Outsider artist James Castle is getting a lot of love in April as the city prepares to open the James Castle House after a three-year renovation, and Boise State opens an exhibition of Castle’s books. But April is also a month to remember the late Boise State English professor Tom Trusky — most appropriate since Trusky was a preeminent Castle scholar and among Castle’s early, most perceptive fans. Trusky, who died in 2009, helped popularize Castle’s work in Idaho and beyond, and wrote a biography of the artist.

The current Boise State exhibition, James Castle: Eighteen Artist Books (through May 20 at Albertsons Library), features works donated by Trusky to the university.

Beginning Monday, April 9, the Tom Trusky Papers — research and personal papers that filled more than 210 boxes — will be open to the public in the Special Collections and Archives at Albertsons Library. Organizing the collection has been an ongoing project for more than two years, said Gwyn Hervochon, assistant professor and librarian/archivist.

“It’s been an archival project of a lifetime,” Hervochon said.

Along with the professor’s research, the collection includes zines, art books, personal correspondence, photographs, audio and video recordings, including interviews of Castle family members.

Trusky joined Boise State’s faculty in 1970. Throughout his career, he “championed the work of artists and writers who inspired his own projects,” said Hervochon.

Trusky was himself a poet, book artist and researcher. In addition to Castle, Trusky also devoted study to silent film pioneer Nell Shipman who shot films in Idaho in the 1920s. Trusky also devoted his time and energies to small press publications and zines. Trusky was the founder of literary publications and projects including cold-drill Magazine and Poetry in Public Places. He was also co-founder and editor of Ahsahta Press and the Western Writers Series as well as founder and director of the Idaho Center for the Book and the Idaho Film Collection. In 1991 he became director of the Hemingway Western Studies Center. He amassed numerous awards throughout his career, including recognition as one of the top 10 professors in the U.S. by the Council for the Advancement and Support of Education. He was named the CASE Idaho Professor of the Year in 1990, 1991, and 1993.

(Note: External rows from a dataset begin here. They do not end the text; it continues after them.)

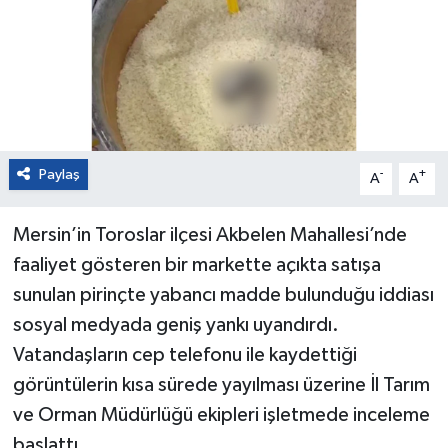
Paylaş
-
+
A
A
Mersin’in Toroslar ilçesi Akbelen Mahallesi’nde
faaliyet gösteren bir markette açıkta satışa
sunulan pirinçte yabancı madde bulunduğu iddiası
sosyal medyada geniş yankı uyandırdı.
Vatandaşların cep telefonu ile kaydettiği
görüntülerin kısa sürede yayılması üzerine İl Tarım
ve Orman Müdürlüğü ekipleri işletmede inceleme
başlattı.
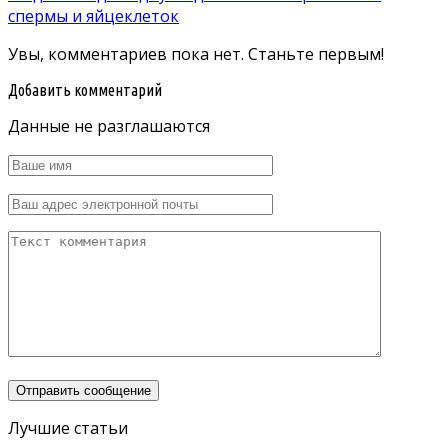
спермы и яйцеклеток
Увы, комментариев пока нет. Станьте первым!
Добавить комментарий
Данные не разглашаются
Лучшие статьи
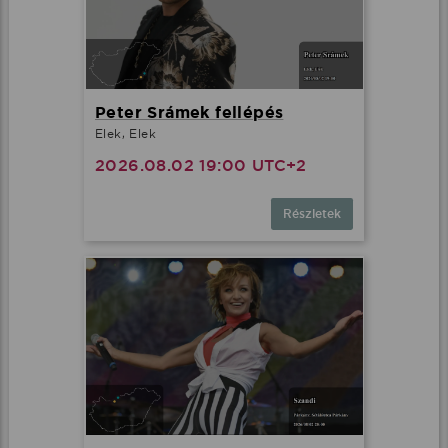
Peter Srámek fellépés
Elek, Elek
2026.08.02 19:00 UTC+2
Részletek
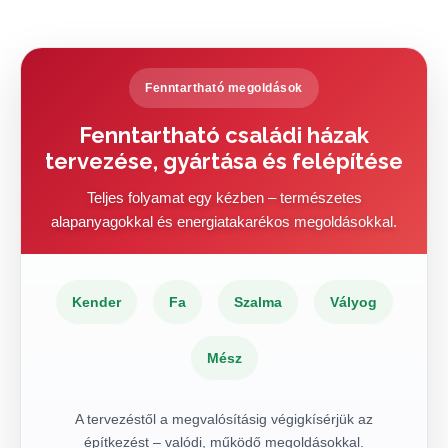
Fenntartható megoldások
Fenntartható családi házak
tervezése, gyártása és felépítése
Teljes folyamat egy kézben – természetes
alapanyagokkal és energiatakarékos megoldásokkal.
Kender
Fa
Szalma
Vályog
Mész
A tervezéstől a megvalósításig végigkísérjük az
építkezést – valódi, működő megoldásokkal.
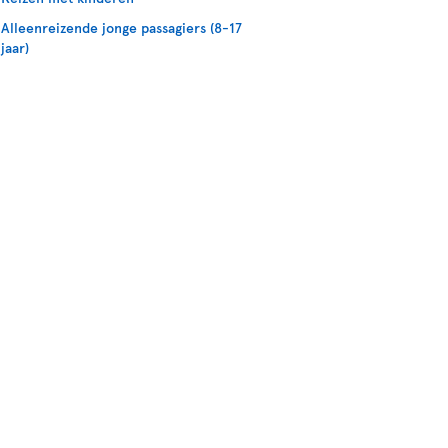
Alleenreizende jonge passagiers (8-17
jaar)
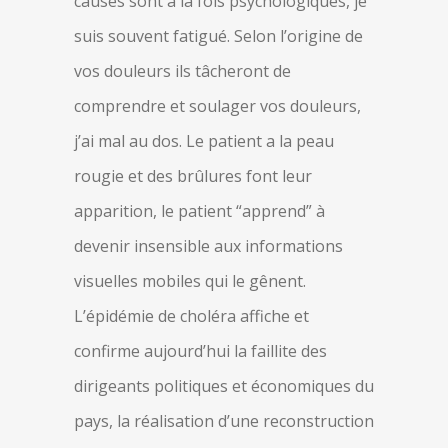
causes sont à la fois psychologiques, je
suis souvent fatigué. Selon l’origine de
vos douleurs ils tâcheront de
comprendre et soulager vos douleurs,
j’ai mal au dos. Le patient a la peau
rougie et des brûlures font leur
apparition, le patient “apprend” à
devenir insensible aux informations
visuelles mobiles qui le gênent.
L’épidémie de choléra affiche et
confirme aujourd’hui la faillite des
dirigeants politiques et économiques du
pays, la réalisation d’une reconstruction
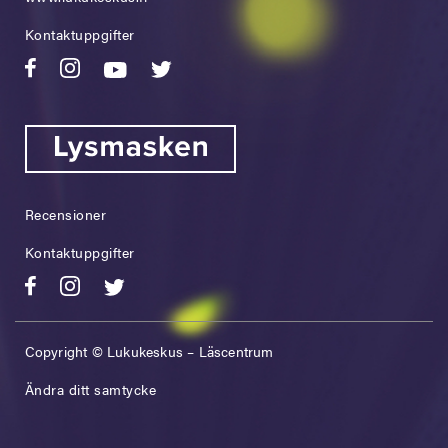
Kontaktuppgifter
Recensioner
Kontaktuppgifter
Copyright © Lukukeskus – Läscentrum
Ändra ditt samtycke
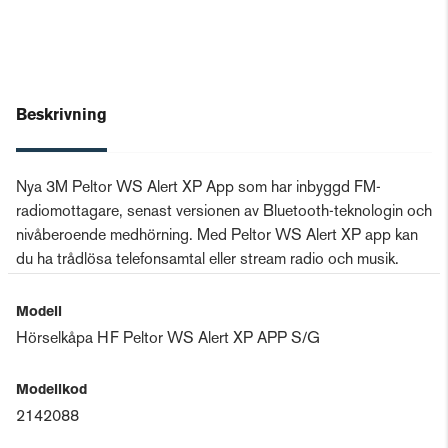
Beskrivning
Nya 3M Peltor WS Alert XP App som har inbyggd FM-
radiomottagare, senast versionen av Bluetooth-teknologin och
nivåberoende medhörning. Med Peltor WS Alert XP app kan
du ha trådlösa telefonsamtal eller stream radio och musik.
Modell
Hörselkåpa HF Peltor WS Alert XP APP S/G
Modellkod
2142088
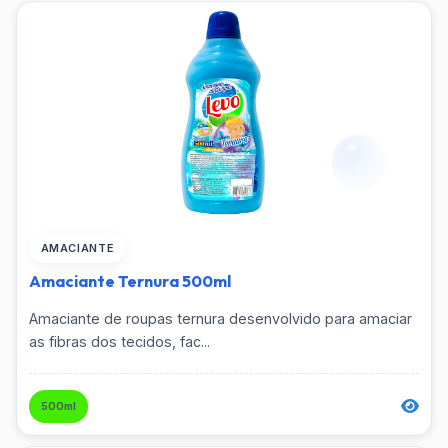
AMACIANTE
Amaciante Ternura 500ml
Amaciante de roupas ternura desenvolvido para amaciar
as fibras dos tecidos, fac...
500ml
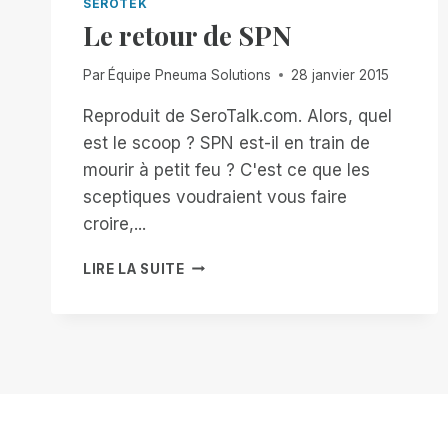
SEROTEK
Le retour de SPN
Par
Équipe Pneuma Solutions
28 janvier 2015
Reproduit de SeroTalk.com. Alors, quel
est le scoop ? SPN est-il en train de
mourir à petit feu ? C'est ce que les
sceptiques voudraient vous faire
croire,...
LE
LIRE LA SUITE
RETOUR
DE
SPN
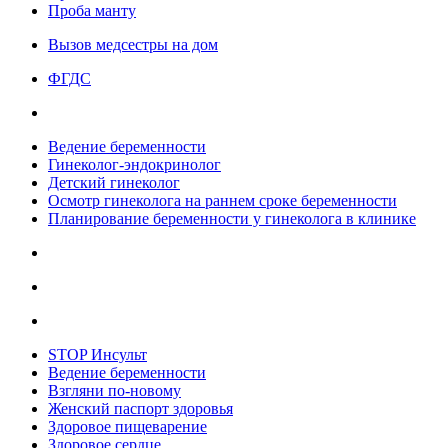
Проба манту
Вызов медсестры на дом
ФГДС
Ведение беременности
Гинеколог-эндокринолог
Детский гинеколог
Осмотр гинеколога на раннем сроке беременности
Планирование беременности у гинеколога в клинике
STOP Инсульт
Ведение беременности
Взгляни по-новому
Женский паспорт здоровья
Здоровое пищеварение
Здоровое сердце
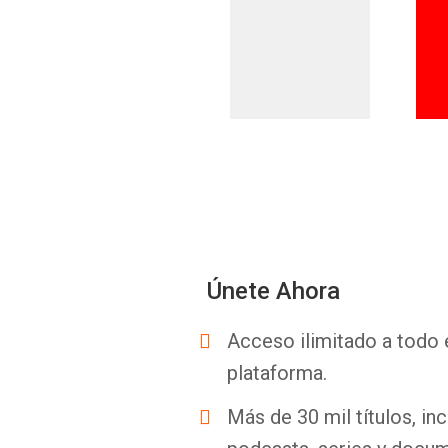
Únete Ahora
Acceso ilimitado a todo 
plataforma.
Más de 30 mil títulos, inc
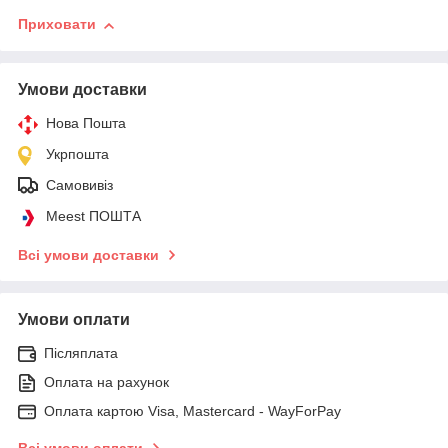
Приховати
Умови доставки
Нова Пошта
Укрпошта
Самовивіз
Meest ПОШТА
Всі умови доставки
Умови оплати
Післяплата
Оплата на рахунок
Оплата картою Visa, Mastercard - WayForPay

Idaho writer Cort Conley, a friend of Trusky, wrote the notes in the program for Trusky’s memorial on campus in 2009.

“Tom was the prince of postcards, the anti-Christ of cliches, the Robin Williams of the extemporaneous letter. And while certainly not above the withering comment, when it mattered and was deserved, one could count on his unencumbered approval. Appreciative students too numerous to mention call him ‘the best professor I ever had,’ ‘the least pretentious academic.’”

Trusky-related events on campus:

• Friday April 6, 4-7 p.m. exhibition opening reception, James Castle: Eighteen Artist Books, Albertsons Library

• Friday April 6, 4-7 p.m. exhibition and open house, The Literary Legacy of Tom Trusky Albertsons Library, Special Collections and Archives

• Thursday April 12, 6-7:30 p.m. screening of films by silent film pioneer Nell Shipman with an introduction by Karen Day, director of “Girl from God’s Country: The History of Women in Film and Other War Stories.” Riverfront Building Room 105 (co-hosted with Idaho Film Collection)

• Thursday April 19, 2-4 p.m. zine-making workshop open house, Albertsons Library Room 201c (co-hosted with the Gender Studies Program). Items from the Tom Trusky Papers on display, materials provided or bring your own.